Sabe, o motivo do meu entusiasmo (e só saber no final que o texto foi dedicado com delicadeza a mim não influenciou esse meu sentimento)foi que me perguntava durante a leitura "gente, eu nunca me arrisquei assim, a tati é louca!rs" Sim, mas falta tanta loucura em mim. Sempre passei longe de arames farpados, e para qualquer machucado tomava um analgésico. Mas eis que um dia eles, os arames, apareceram no meu caminho...era preciso passar, perder, arriscar, deixar-se cortar, viver o novo. Acho que foi esse tal ar-ame que sangrou o meu coracao, e tenho preparado eu mesma o emplastro milagroso, com doses homeopáticas de lágrimas feitas de vinagre, água e sal. Todos os dias, gota a gota, uma a uma, elas vão curando as feridas do corte profundo.
Bjos, gleice.
Tati, voce apareceu de repente no meu condominio... tão silencioso...rs. Suas pequenas fizeram tanto barulho em minha familia, consquistando a todos nós lá em casa. Cada palavra e sorriso da "Catalina" foi como mel nos nossos dias... e a Clara... sua esperteza de menina-moça nos fez olhar com tanto carinho... Minhas pequenas são apaixonadas por elas...

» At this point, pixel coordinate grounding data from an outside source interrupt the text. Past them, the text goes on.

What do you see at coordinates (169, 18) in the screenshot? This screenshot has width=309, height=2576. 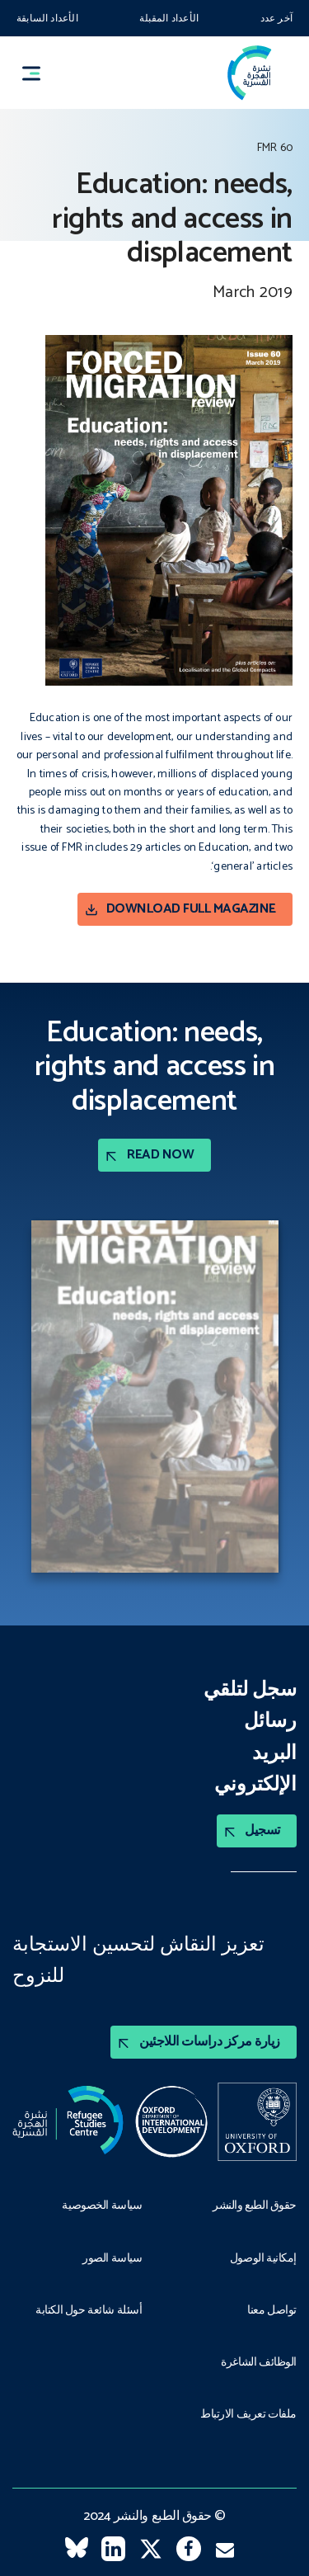 I see `الأعداد المقبلة` at bounding box center [169, 18].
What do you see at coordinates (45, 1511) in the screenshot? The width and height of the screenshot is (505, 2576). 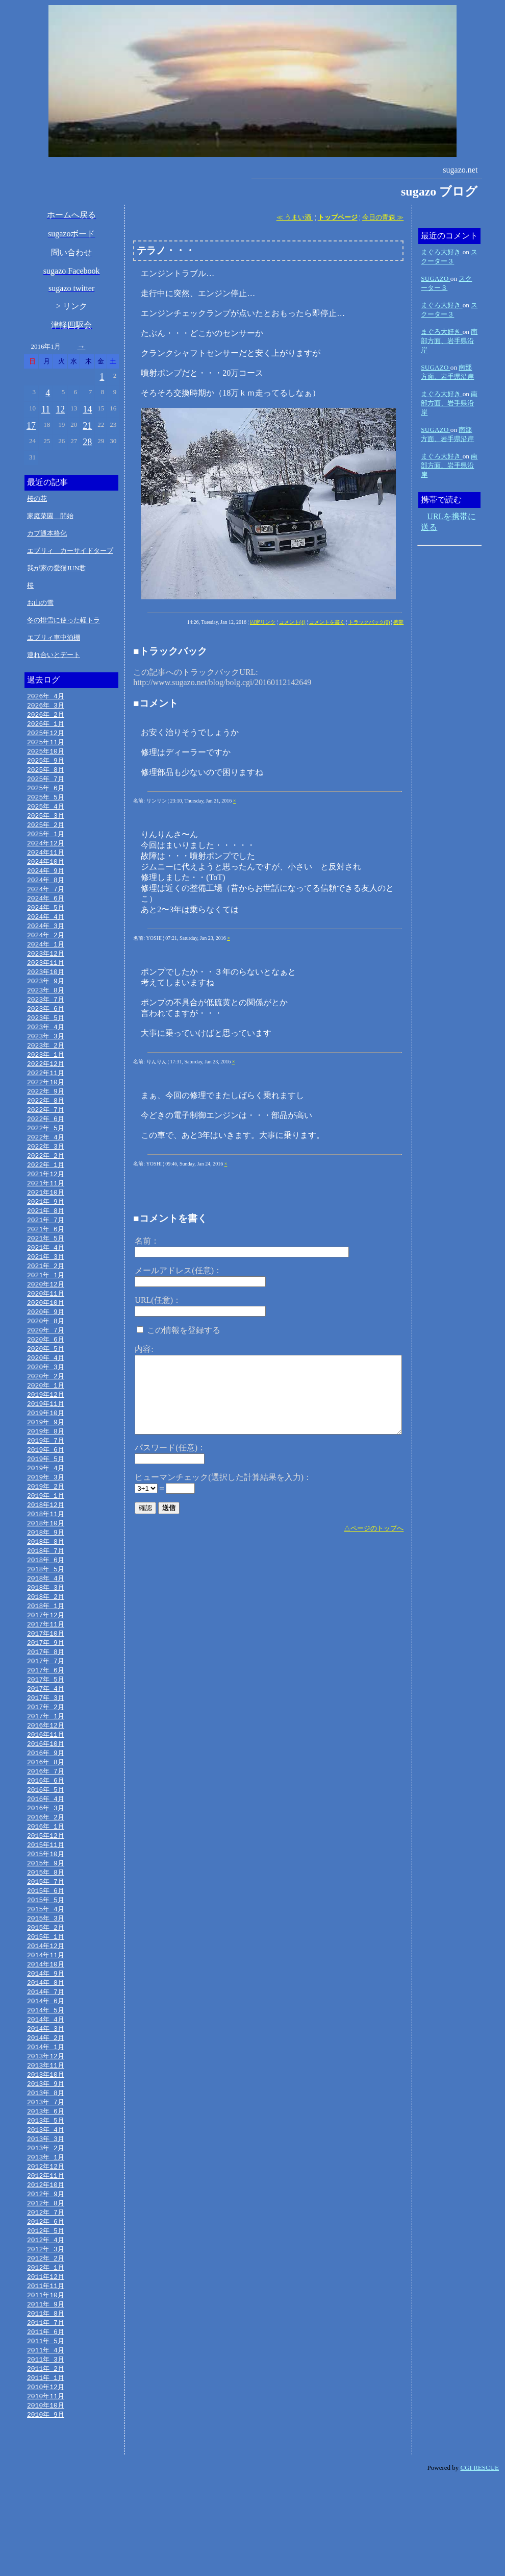 I see `2019年 4月` at bounding box center [45, 1511].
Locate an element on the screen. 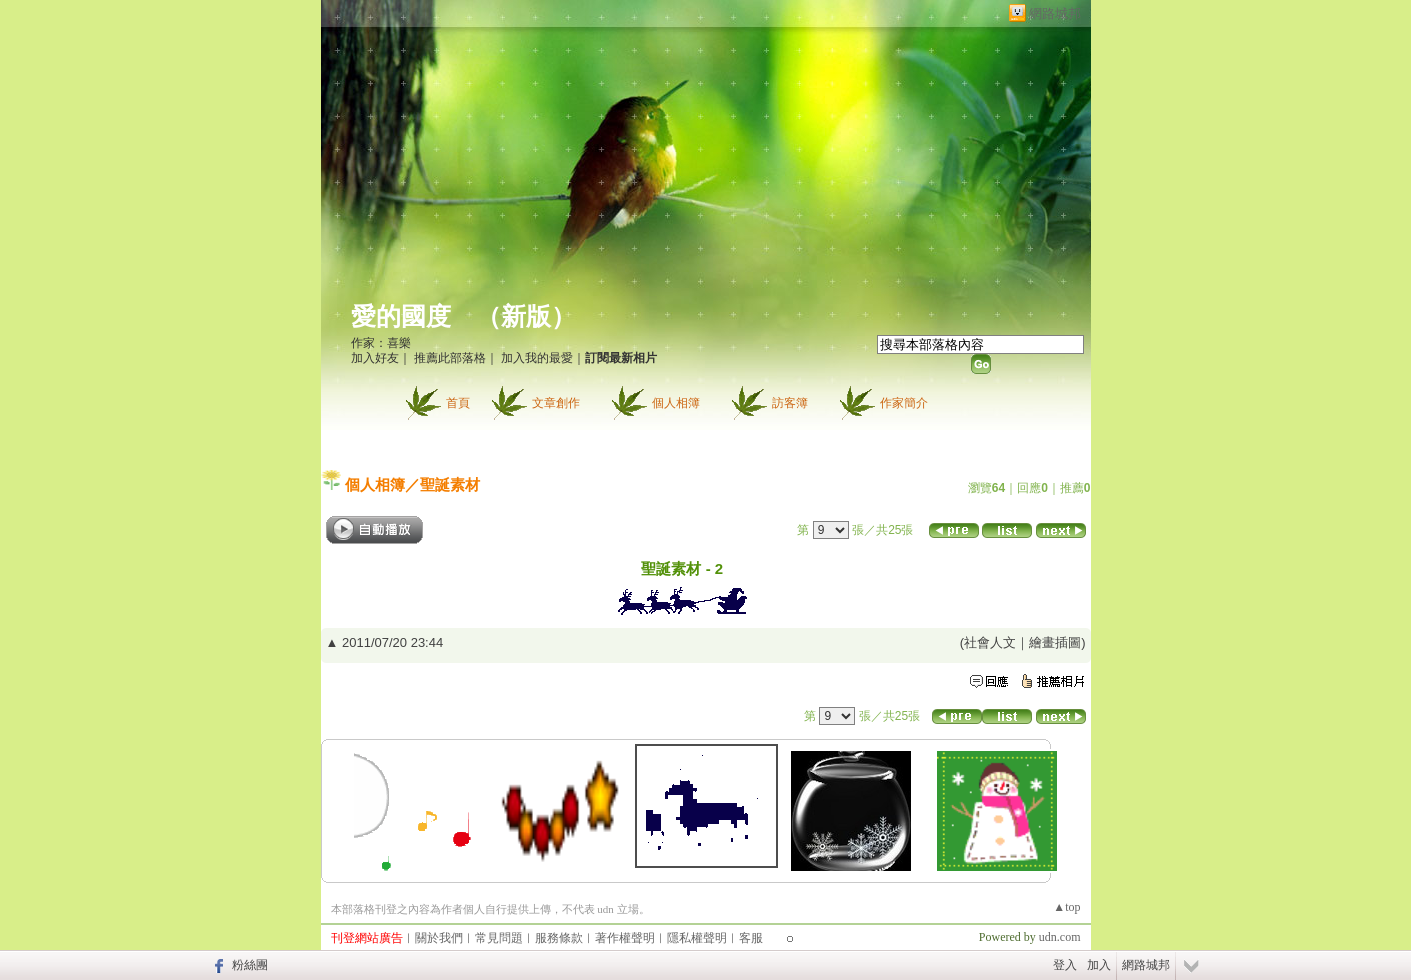 This screenshot has height=980, width=1411. 粉絲團 is located at coordinates (250, 965).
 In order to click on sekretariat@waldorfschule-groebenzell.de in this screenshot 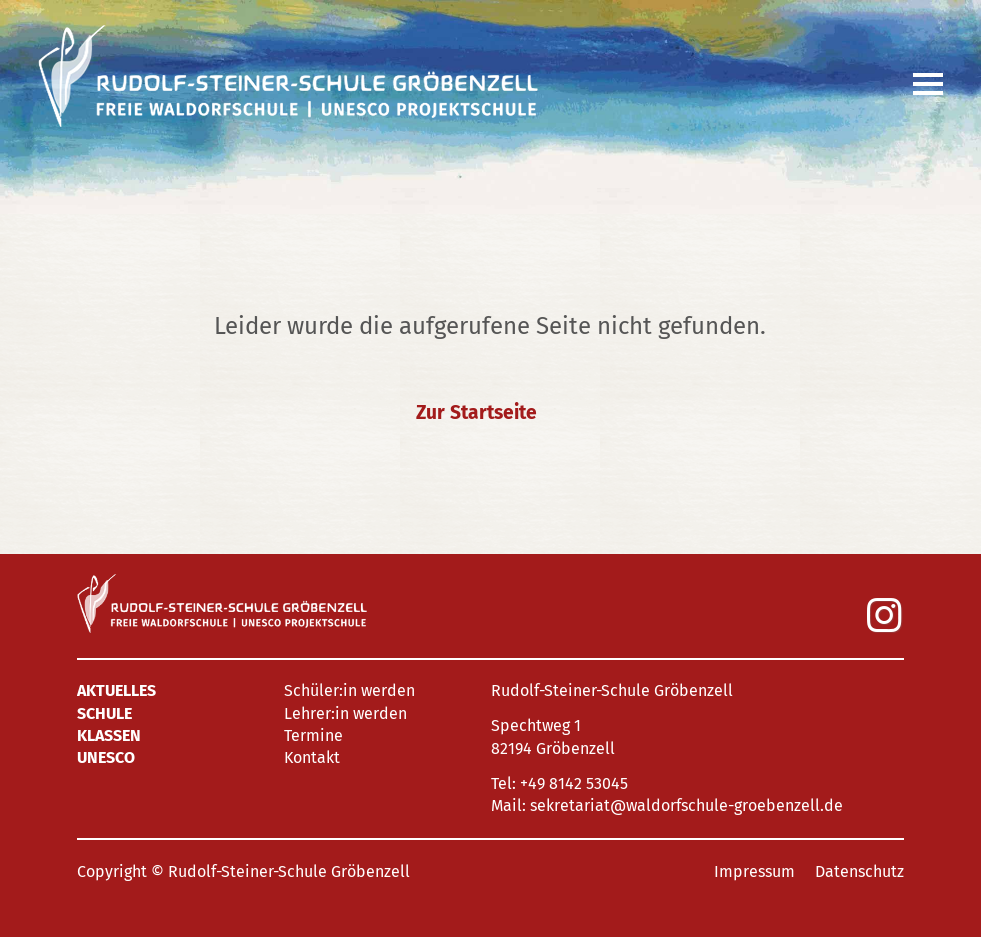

ResponderExcluirO mais engraçado é que você tem um jeito de olhar a vida muito parecida com a minha. Sempre me achei um pouco meio louca..por olhar tanto o pequeno e por viver apaixonada por alguém tão distante do meu modo de ser e pensar... minha metade é muito realista... vive no mundo atual, de coisas práticas e objetivas. Mas mesmo passando por "arames farpados" de vez enquando tenho muito amor por ele. Já ferimos muito a alma... ja fechamos feridas... mas de vez enquando elas sangram, né?? Pois a verdade é que não existe mesmo o emplasto que nos cura das cicatrizes da vida... elas são nossas marcas e nossos degraus.
Um grande beijo, Karla
"A menina mudou-se para o interior, e no primeiro dia a caminho de sua nova escola, se deparou com uma cerca de arame. Ao tentar cruzar a cerca, cortou-se com o arame farpado... No segundo dia, a menina tentou pular a cerca, e outra vez se cortou... No terceiro dia, a menina olhou para a cerca, e sentindo-se muito orgulhosa tirou de sua bolsa um instrumento, e com maos certeiras cortou o arame, abrindo caminho na cerca; ela cortou somente a mao enquanto tratava de cortar a cerca. No quarto dia, ah, no quarto dia a menina mudou o caminho a escola...”
ResponderExcluirFruzinha coisa minha,
ResponderExcluirMe sinto distante, não de você, mas nos momentos que estamos, que são tão diferentes.
Nosso emplastro é nosso café, que não cura mas nos ajeita pra lá.
Te espero do lado de cá, e sei que você vem também...
Todo amor! E pé e mão pra ajudar...
Tatiana, amei o seu blog, esse texto, porque tô com uma ferida bem grande na minha alma nesse momento ... mas não sei se já chorei mil lágrimas! Com certeza, preciso de um milagre ... mas já vai ser ótimo fazer o "Círculo mágico" amanhã com a Irene e você ... quem sabe aí não está um pouquinho da minha cura? Obrigada por sua escrita tão linda!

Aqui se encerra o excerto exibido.